A cache hit occurs in a computer system when data needed by the CPU is found in the last-level cache, reducing the need for an external memory access. For example, if you have a processor with two levels of caches (L1 and L2), and its L1 is full but there's room left on L2, then you would say that it had achieved "two-way hit" or "cache hit", because it was able to retrieve information from both levels.

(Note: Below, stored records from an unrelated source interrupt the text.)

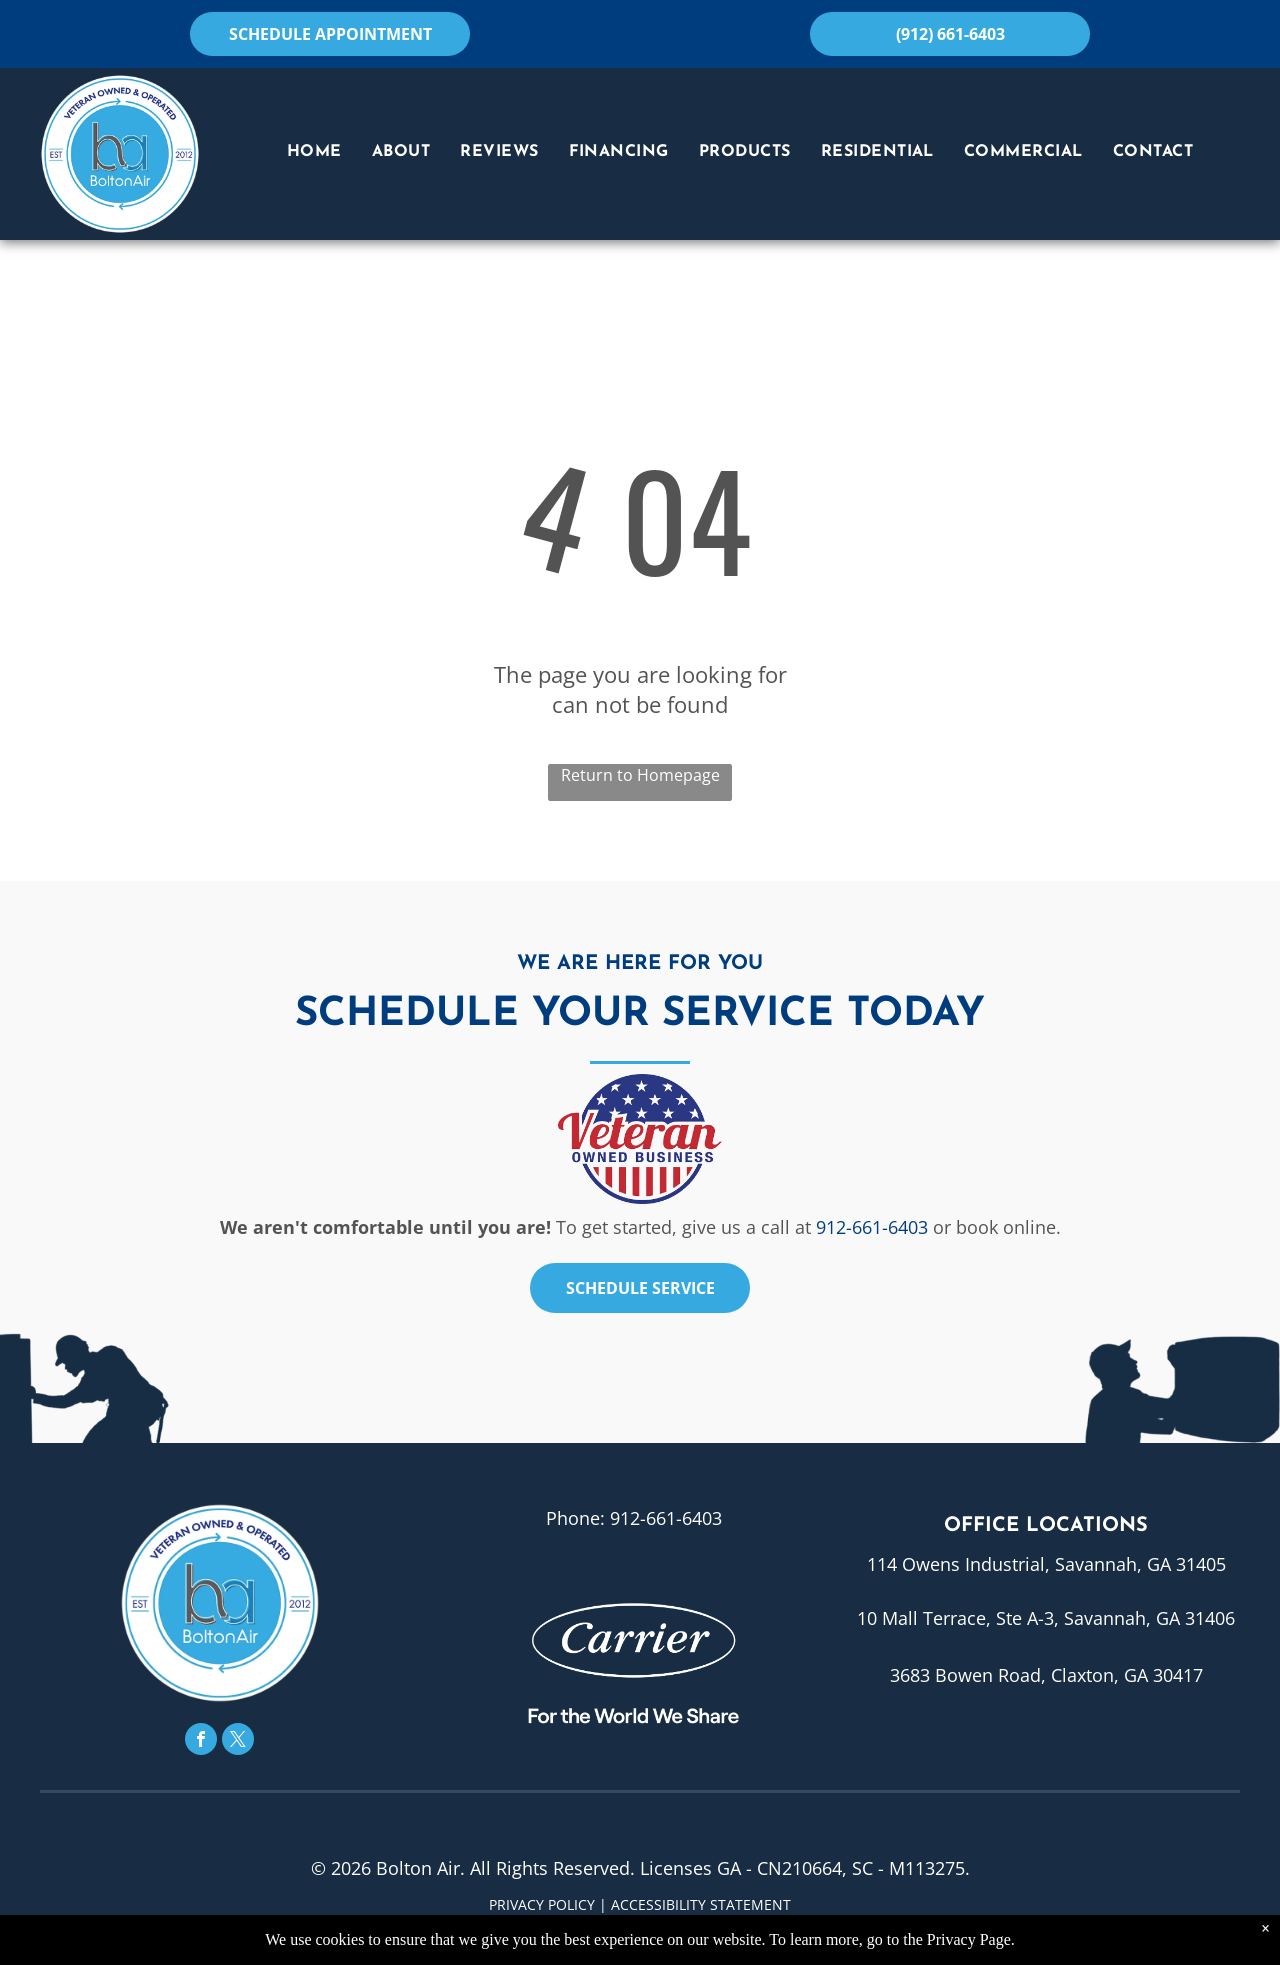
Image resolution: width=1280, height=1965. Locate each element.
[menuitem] (314, 152)
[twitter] (238, 1741)
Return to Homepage (640, 775)
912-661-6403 (872, 1227)
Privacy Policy (542, 1904)
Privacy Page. (971, 1939)
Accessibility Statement (701, 1904)
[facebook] (201, 1741)
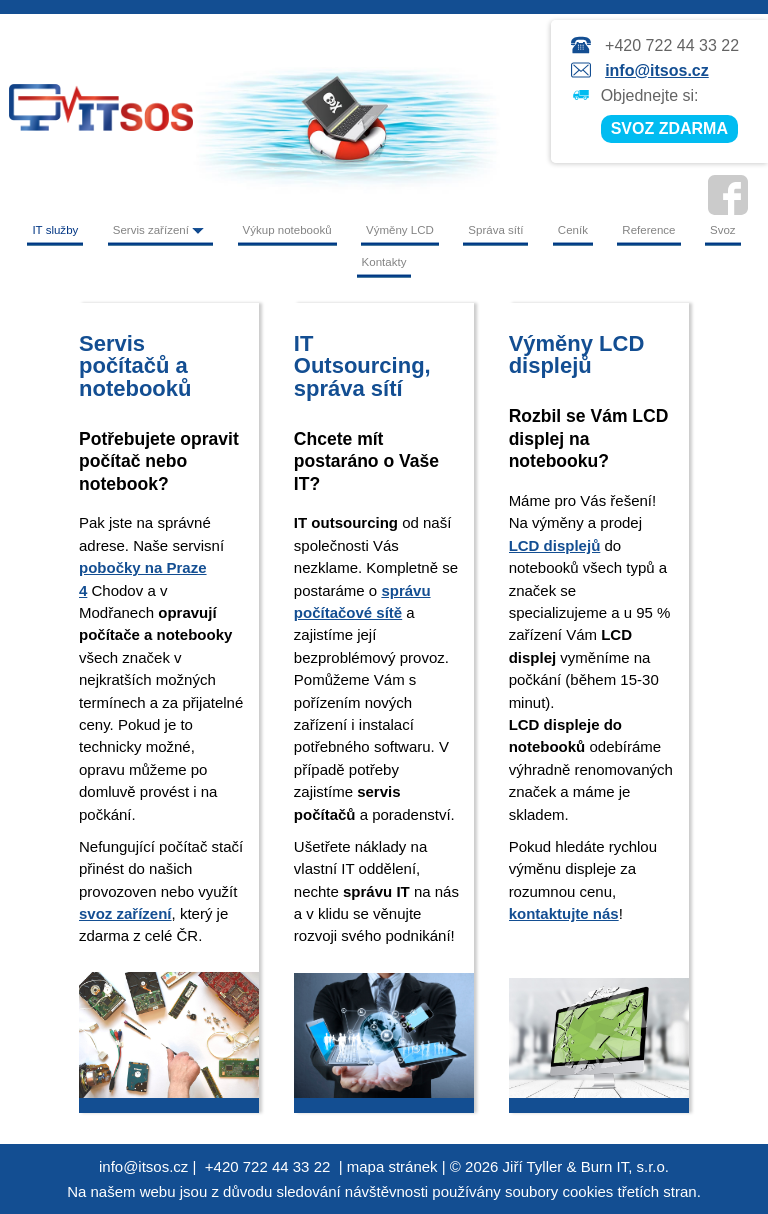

The question posed by the topic is whether it's possible to achieve higher cache hits by using a data structure that can be split into pieces, called "type sharding". I believe this would actually have a negative impact on cache performance, and here's why:
In my view, the answer to this question depends on two factors: firstly, what kind of cache we're talking about; and secondly, whether data can be retrieved from cache in a random or sequential fashion.
For example, if we're talking about a CPU's L1 cache, then I would argue that data retrieval can't be random: the only way it could retrieve information from its own caches is if it has already retrieved information from another level of cache.
Therefore, it can only retrieve information from its own caches in a sequential manner. Hence, if we use type sharding to split up the data structures into smaller parts that are easier to fit inside L1 cache, then this would mean that CPU is unable to fetch information in the order needed by the process.
As a result, CPU would need to spend more time checking its L1 cache itself for information that it needs. This has the potential of slowing down processes running on the CPU.